### What the exercise asks
The result should be an exact copy of the entries that follow, with no pictures included.

### Material provided
▼

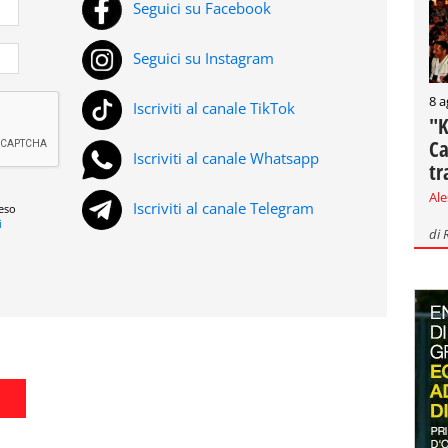
Seguici su Facebook
Seguici su Instagram
8 a
Iscriviti al canale TikTok
"K
Ca
Iscriviti al canale Whatsapp
tr
Al
Iscriviti al canale Telegram
reso
i
di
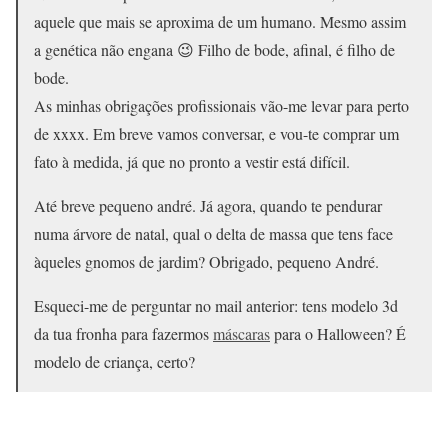
aquele que mais se aproxima de um humano. Mesmo assim
a genética não engana 😉 Filho de bode, afinal, é filho de
bode.
As minhas obrigações profissionais vão-me levar para perto
de xxxx. Em breve vamos conversar, e vou-te comprar um
fato à medida, já que no pronto a vestir está difícil.
Até breve pequeno andré. Já agora, quando te pendurar
numa árvore de natal, qual o delta de massa que tens face
àqueles gnomos de jardim? Obrigado, pequeno André.
Esqueci-me de perguntar no mail anterior: tens modelo 3d
da tua fronha para fazermos
máscaras
para o Halloween? É
modelo de criança, certo?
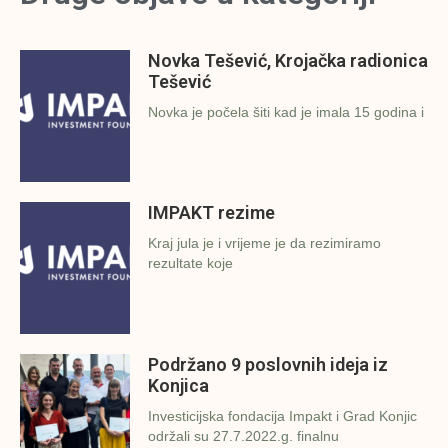
Novka Tešević, Krojačka radionica
Tešević
Novka je počela šiti kad je imala 15 godina i
IMPAKT rezime
Kraj jula je i vrijeme je da rezimiramo
rezultate koje
Podržano 9 poslovnih ideja iz
Konjica
Investicijska fondacija Impakt i Grad Konjic
održali su 27.7.2022.g. finalnu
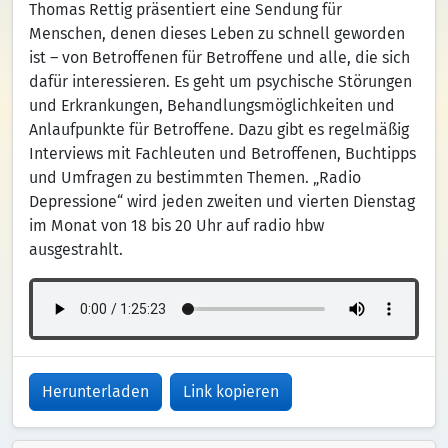
Thomas Rettig präsentiert eine Sendung für
Menschen, denen dieses Leben zu schnell geworden
ist – von Betroffenen für Betroffene und alle, die sich
dafür interessieren. Es geht um psychische Störungen
und Erkrankungen, Behandlungsmöglichkeiten und
Anlaufpunkte für Betroffene. Dazu gibt es regelmäßig
Interviews mit Fachleuten und Betroffenen, Buchtipps
und Umfragen zu bestimmten Themen. „Radio
Depressione“ wird jeden zweiten und vierten Dienstag
im Monat von 18 bis 20 Uhr auf radio hbw
ausgestrahlt.
Herunterladen
Link kopieren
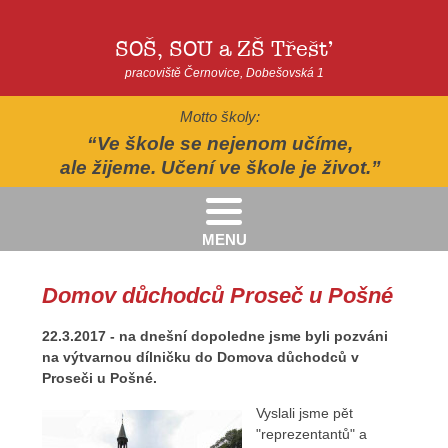
SOŠ, SOU a ZŠ Třešť
pracoviště Černovice, Dobešovská 1
Motto školy:
Ve škole se nejenom učíme,
ale žijeme. Učení ve škole je život.
MENU
Kritéria pro přijímání žáků pro školní rok 2026/2027 - 2. kolo přijímacího řízení
Kritéria přijetí do Praktické školy jednoleté a dvouleté pro šk. rok 2026-2027
AUTOPOHÁDKY - divadelní představení - Horácké divadlo v Jihlavě
II.třída - Zahradně-terapeutický areál ekocentra Chaloupky - Baliny
Domov důchodců Proseč u Pošné
22.3.2017 - na dnešní dopoledne jsme byli pozváni
na výtvarnou dílničku do Domova důchodců v
Proseči u Pošné.
Vyslali jsme pět
"reprezentantů" a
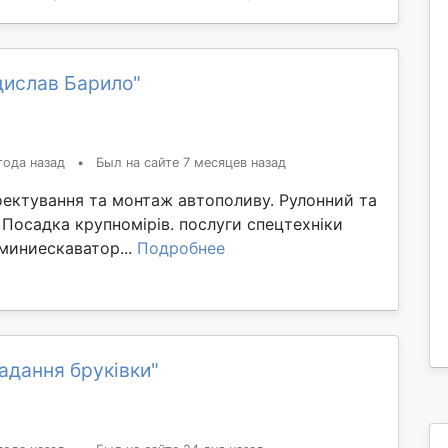
дислав Барило"
года назад
•
Был на сайте 7 месяцев назад
оектування та монтаж автополиву. Рулонний та
. Посадка крупномірів. послуги спецтехніки
миниескаватор...
Подробнее
адання бруківки"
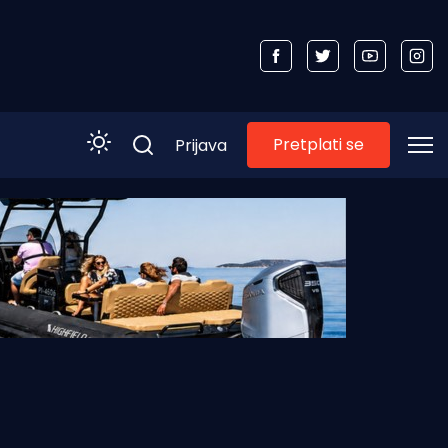
Pretplati se
Prijava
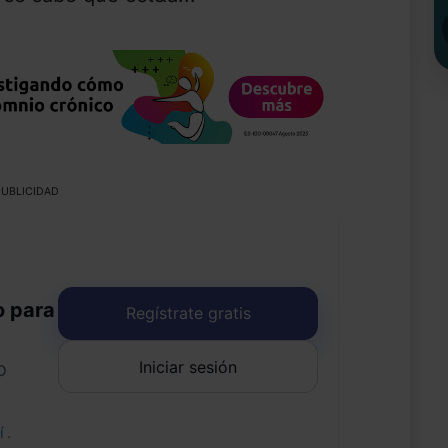
UBLICIDAD
o para
Regístrate gratis
Iniciar sesión
o
uí
.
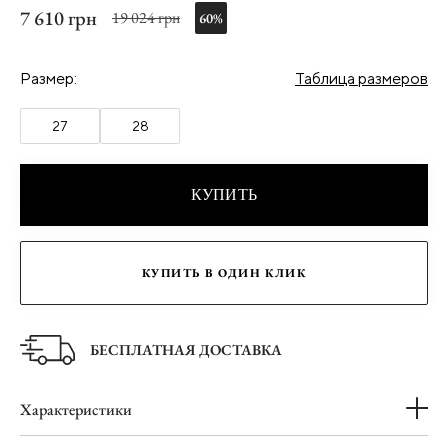
7 610 грн
19 024 грн
60%
Размер:
Таблица размеров
27
28
КУПИТЬ
КУПИТЬ В ОДИН КЛИК
БЕСПЛАТНАЯ ДОСТАВКА
Характеристики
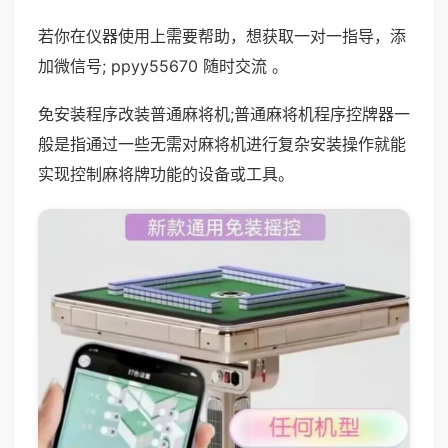
若你在仪器使用上需要帮助，想获取一对一指导，添
加微信号; ppyy55670 随时交流 。
免安装程序改装普通麻将机;普通麻将机程序控牌器一
般是指通过一些无需对麻将机进行复杂安装操作就能
实现控制麻将牌功能的设备或工具。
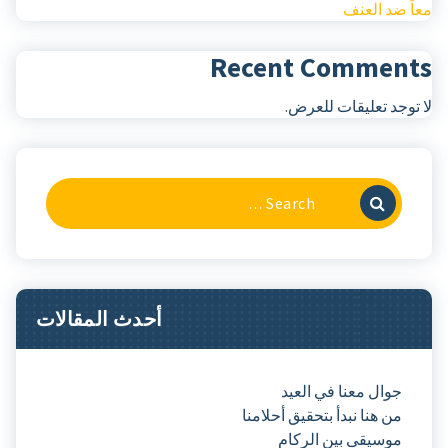
ضد العنف
Recent Commen
جد تعليقات للعرض.
Search
For:
أحدث المقالات
جوال معنا في العيد
من هنا نبدأ بتحقيق أحلامنا
موسيقى بين الركام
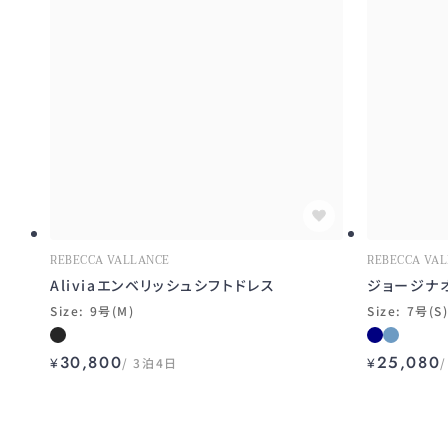
REBECCA VALLANCE
REBECCA VA
Aliviaエンベリッシュシフトドレス
ジョージナ
Size: 9号(M)
Size: 7号(S
30,800
25,080
¥
3泊4日
¥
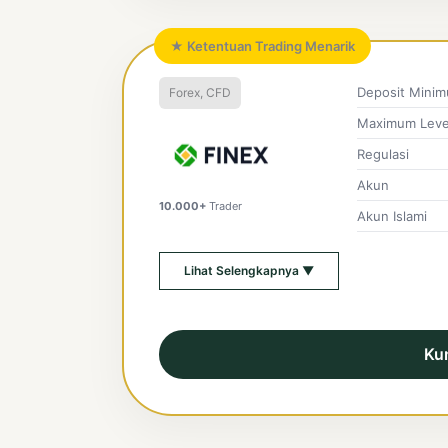
★ Ketentuan Trading Menarik
Deposit Mini
Forex, CFD
Maximum Leve
Regulasi
Akun
10.000+
Trader
Akun Islami
Lihat Selengkapnya ▼
Ku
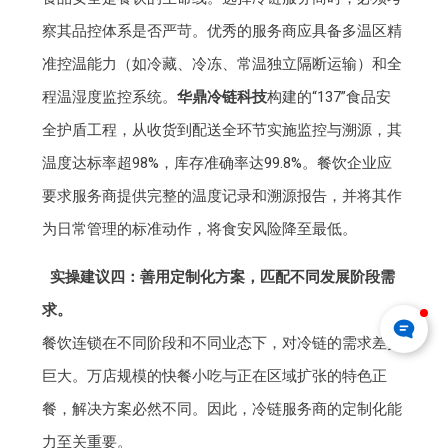
察其品控体系是否严苛。优秀的服务商应具备多温区精
准控温能力（如冷藏、冷冻、常温独立隔断运输）和全
程温湿度监控系统。
华鼎冷链科技
构建的“137”食品安
全护盾工程，从收货到配送全环节实施监控与溯源，其
温度达标率超98%，库存准确率达99.8%。餐饮企业应
要求服务商提供完整的温度记录和溯源报告，并将其作
为日常管理的标准动作，将食安风险降至最低。
实操建议四：善用定制化方案，匹配不同发展阶段需
求。
餐饮连锁在不同阶段和不同业态下，对冷链的需求差异
巨大。万店规模的快餐小吃与正在区域扩张的特色正
餐，解决方案必然不同。因此，冷链服务商的定制化能
力至关重要。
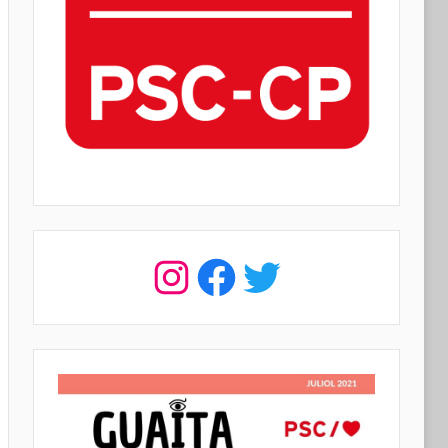
Instagram
Facebook
Twitter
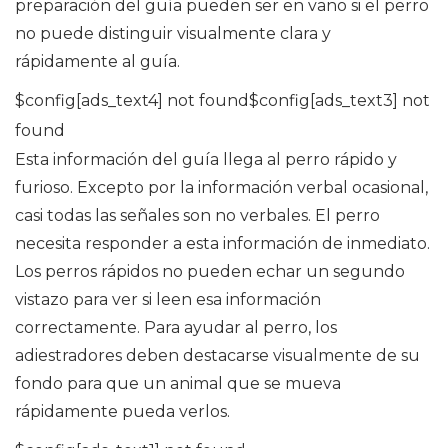
preparación del guía pueden ser en vano si el perro
no puede distinguir visualmente clara y
rápidamente al guía.
$config[ads_text4] not found$config[ads_text3] not
found
Esta información del guía llega al perro rápido y
furioso. Excepto por la información verbal ocasional,
casi todas las señales son no verbales. El perro
necesita responder a esta información de inmediato.
Los perros rápidos no pueden echar un segundo
vistazo para ver si leen esa información
correctamente. Para ayudar al perro, los
adiestradores deben destacarse visualmente de su
fondo para que un animal que se mueva
rápidamente pueda verlos.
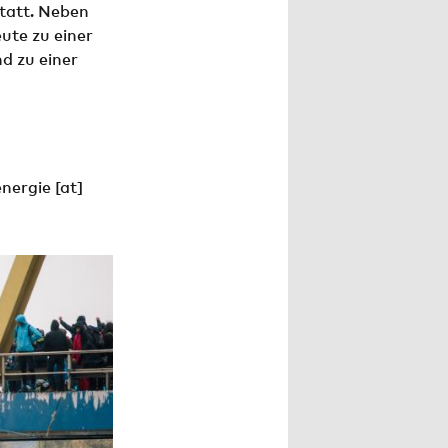
tatt. Neben
ute zu einer
d zu einer
energie
[at]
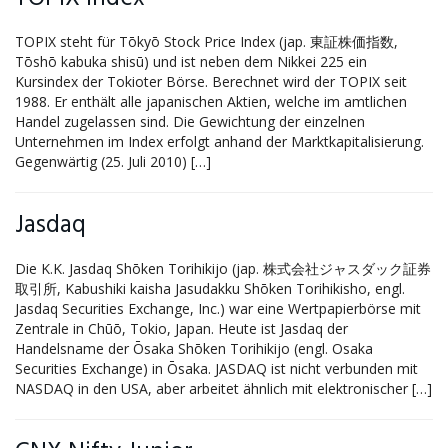
TOPIX steht für Tōkyō Stock Price Index (jap. 東証株価指数,
Tōshō kabuka shisū) und ist neben dem Nikkei 225 ein
Kursindex der Tokioter Börse. Berechnet wird der TOPIX seit
1988. Er enthält alle japanischen Aktien, welche im amtlichen
Handel zugelassen sind. Die Gewichtung der einzelnen
Unternehmen im Index erfolgt anhand der Marktkapitalisierung.
Gegenwärtig (25. Juli 2010) […]
Jasdaq
Die K.K. Jasdaq Shōken Torihikijo (jap. 株式会社ジャスダック証券
取引所, Kabushiki kaisha Jasudakku Shōken Torihikisho, engl.
Jasdaq Securities Exchange, Inc.) war eine Wertpapierbörse mit
Zentrale in Chūō, Tokio, Japan. Heute ist Jasdaq der
Handelsname der Ōsaka Shōken Torihikijo (engl. Osaka
Securities Exchange) in Ōsaka. JASDAQ ist nicht verbunden mit
NASDAQ in den USA, aber arbeitet ähnlich mit elektronischer […]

▲

### Completed exercise
Seguici su Facebook
Seguici su Instagram
8 a
Iscriviti al canale TikTok
"K
Ca
Iscriviti al canale Whatsapp
tr
Al
Iscriviti al canale Telegram
reso
i
di
aquele que mais se aproxima de um humano. Mesmo assim
a genética não engana 😉 Filho de bode, afinal, é filho de
bode.
As minhas obrigações profissionais vão-me levar para perto
de xxxx. Em breve vamos conversar, e vou-te comprar um
fato à medida, já que no pronto a vestir está difícil.
Até breve pequeno andré. Já agora, quando te pendurar
numa árvore de natal, qual o delta de massa que tens face
àqueles gnomos de jardim? Obrigado, pequeno André.
Esqueci-me de perguntar no mail anterior: tens modelo 3d
da tua fronha para fazermos
máscaras
para o Halloween? É
modelo de criança, certo?
Novka Tešević, Krojačka radionica
Tešević
Novka je počela šiti kad je imala 15 godina i
IMPAKT rezime
Kraj jula je i vrijeme je da rezimiramo
rezultate koje
Podržano 9 poslovnih ideja iz
Konjica
Investicijska fondacija Impakt i Grad Konjic
održali su 27.7.2022.g. finalnu
Thomas Rettig präsentiert eine Sendung für
Menschen, denen dieses Leben zu schnell geworden
ist – von Betroffenen für Betroffene und alle, die sich
dafür interessieren. Es geht um psychische Störungen
und Erkrankungen, Behandlungsmöglichkeiten und
Anlaufpunkte für Betroffene. Dazu gibt es regelmäßig
Interviews mit Fachleuten und Betroffenen, Buchtipps
und Umfragen zu bestimmten Themen. „Radio
Depressione“ wird jeden zweiten und vierten Dienstag
im Monat von 18 bis 20 Uhr auf radio hbw
ausgestrahlt.
Herunterladen
Link kopieren
SOŠ, SOU a ZŠ Třešť
pracoviště Černovice, Dobešovská 1
Motto školy:
Ve škole se nejenom učíme,
ale žijeme. Učení ve škole je život.
MENU
Kritéria pro přijímání žáků pro školní rok 2026/2027 - 2. kolo přijímacího řízení
Kritéria přijetí do Praktické školy jednoleté a dvouleté pro šk. rok 2026-2027
AUTOPOHÁDKY - divadelní představení - Horácké divadlo v Jihlavě
II.třída - Zahradně-terapeutický areál ekocentra Chaloupky - Baliny
Domov důchodců Proseč u Pošné
22.3.2017 - na dnešní dopoledne jsme byli pozváni
na výtvarnou dílničku do Domova důchodců v
Proseči u Pošné.
Vyslali jsme pět
"reprezentantů" a
дислав Барило"
года назад
•
Был на сайте 7 месяцев назад
оектування та монтаж автополиву. Рулонний та
. Посадка крупномірів. послуги спецтехніки
миниескаватор...
Подробнее
адання бруківки"
Pretplati se
Prijava
UBLICIDAD
o para
Regístrate gratis
Iniciar sesión
o
uí
.
7 610 грн
19 024 грн
60%
Размер:
Таблица размеров
27
28
КУПИТЬ
КУПИТЬ В ОДИН КЛИК
БЕСПЛАТНАЯ ДОСТАВКА
Характеристики
若你在仪器使用上需要帮助，想获取一对一指导，添
加微信号; ppyy55670 随时交流 。
免安装程序改装普通麻将机;普通麻将机程序控牌器一
般是指通过一些无需对麻将机进行复杂安装操作就能
实现控制麻将牌功能的设备或工具。
ضد العنف
Recent Commen
جد تعليقات للعرض.
Search
For:
أحدث المقالات
جوال معنا في العيد
من هنا نبدأ بتحقيق أحلامنا
موسيقى بين الركام
REBECCA VALLANCE
REBECCA VA
Aliviaエンベリッシュシフトドレス
ジョージナ
Size: 9号(M)
Size: 7号(S
30,800
25,080
¥
3泊4日
¥
★ Ketentuan Trading Menarik
Deposit Mini
Forex, CFD
Maximum Leve
Regulasi
Akun
10.000+
Trader
Akun Islami
Lihat Selengkapnya ▼
Ku
察其品控体系是否严苛。优秀的服务商应具备多温区精
准控温能力（如冷藏、冷冻、常温独立隔断运输）和全
程温湿度监控系统。
华鼎冷链科技
构建的“137”食品安
全护盾工程，从收货到配送全环节实施监控与溯源，其
温度达标率超98%，库存准确率达99.8%。餐饮企业应
要求服务商提供完整的温度记录和溯源报告，并将其作
为日常管理的标准动作，将食安风险降至最低。
实操建议四：善用定制化方案，匹配不同发展阶段需
求。
餐饮连锁在不同阶段和不同业态下，对冷链的需求差异
巨大。万店规模的快餐小吃与正在区域扩张的特色正
餐，解决方案必然不同。因此，冷链服务商的定制化能
力至关重要。
Instagram
Facebook
Twitter
preparación del guía pueden ser en vano si el perro
no puede distinguir visualmente clara y
rápidamente al guía.
$config[ads_text4] not found$config[ads_text3] not
found
Esta información del guía llega al perro rápido y
furioso. Excepto por la información verbal ocasional,
casi todas las señales son no verbales. El perro
necesita responder a esta información de inmediato.
Los perros rápidos no pueden echar un segundo
vistazo para ver si leen esa información
correctamente. Para ayudar al perro, los
adiestradores deben destacarse visualmente de su
fondo para que un animal que se mueva
rápidamente pueda verlos.
tatt. Neben
ute zu einer
d zu einer
energie
[at]
TOPIX steht für Tōkyō Stock Price Index (jap. 東証株価指数,
Tōshō kabuka shisū) und ist neben dem Nikkei 225 ein
Kursindex der Tokioter Börse. Berechnet wird der TOPIX seit
1988. Er enthält alle japanischen Aktien, welche im amtlichen
Handel zugelassen sind. Die Gewichtung der einzelnen
Unternehmen im Index erfolgt anhand der Marktkapitalisierung.
Gegenwärtig (25. Juli 2010) […]
Jasdaq
Die K.K. Jasdaq Shōken Torihikijo (jap. 株式会社ジャスダック証券
取引所, Kabushiki kaisha Jasudakku Shōken Torihikisho, engl.
Jasdaq Securities Exchange, Inc.) war eine Wertpapierbörse mit
Zentrale in Chūō, Tokio, Japan. Heute ist Jasdaq der
Handelsname der Ōsaka Shōken Torihikijo (engl. Osaka
Securities Exchange) in Ōsaka. JASDAQ ist nicht verbunden mit
NASDAQ in den USA, aber arbeitet ähnlich mit elektronischer […]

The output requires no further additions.